TASK
Select and copy out every line in the records containing "rmatologia".

PROVIDED INFORMATION
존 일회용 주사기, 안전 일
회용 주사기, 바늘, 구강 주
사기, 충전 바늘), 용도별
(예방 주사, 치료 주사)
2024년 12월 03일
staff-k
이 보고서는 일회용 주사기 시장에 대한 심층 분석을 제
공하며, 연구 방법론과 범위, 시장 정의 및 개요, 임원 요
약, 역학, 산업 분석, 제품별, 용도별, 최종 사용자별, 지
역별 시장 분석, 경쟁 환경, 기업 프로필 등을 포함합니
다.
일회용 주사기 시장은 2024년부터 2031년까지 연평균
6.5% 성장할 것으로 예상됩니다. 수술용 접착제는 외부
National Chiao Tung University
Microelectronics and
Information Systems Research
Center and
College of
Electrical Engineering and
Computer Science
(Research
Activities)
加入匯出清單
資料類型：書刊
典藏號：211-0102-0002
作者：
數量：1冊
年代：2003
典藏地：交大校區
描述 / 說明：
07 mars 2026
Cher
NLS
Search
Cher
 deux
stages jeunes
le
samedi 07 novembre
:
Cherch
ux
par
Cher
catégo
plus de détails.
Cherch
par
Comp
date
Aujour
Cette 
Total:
==
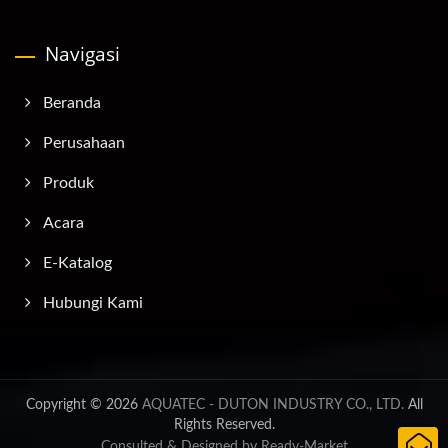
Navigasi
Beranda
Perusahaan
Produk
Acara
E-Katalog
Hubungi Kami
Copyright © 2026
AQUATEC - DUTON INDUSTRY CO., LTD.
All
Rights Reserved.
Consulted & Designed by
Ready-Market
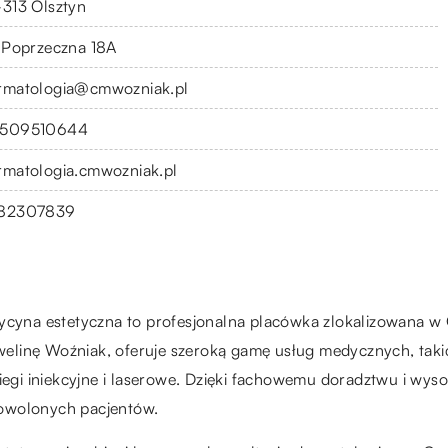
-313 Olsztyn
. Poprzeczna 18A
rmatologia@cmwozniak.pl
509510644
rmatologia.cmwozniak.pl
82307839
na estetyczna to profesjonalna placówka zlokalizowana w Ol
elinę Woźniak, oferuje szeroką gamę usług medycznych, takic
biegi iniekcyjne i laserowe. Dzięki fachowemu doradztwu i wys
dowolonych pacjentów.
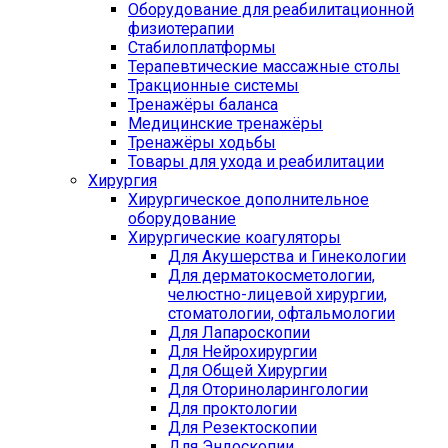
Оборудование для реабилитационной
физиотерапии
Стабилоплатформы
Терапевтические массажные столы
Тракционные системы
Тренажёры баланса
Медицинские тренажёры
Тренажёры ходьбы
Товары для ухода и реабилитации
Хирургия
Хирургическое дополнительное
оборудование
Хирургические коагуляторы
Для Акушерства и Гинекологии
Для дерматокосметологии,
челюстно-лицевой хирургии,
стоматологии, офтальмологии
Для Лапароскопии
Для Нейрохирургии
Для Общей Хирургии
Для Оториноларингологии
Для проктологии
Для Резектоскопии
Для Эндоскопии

RESPONSE FOR THIS EXERCISE
rmatologia@cmwozniak.pl
rmatologia.cmwozniak.pl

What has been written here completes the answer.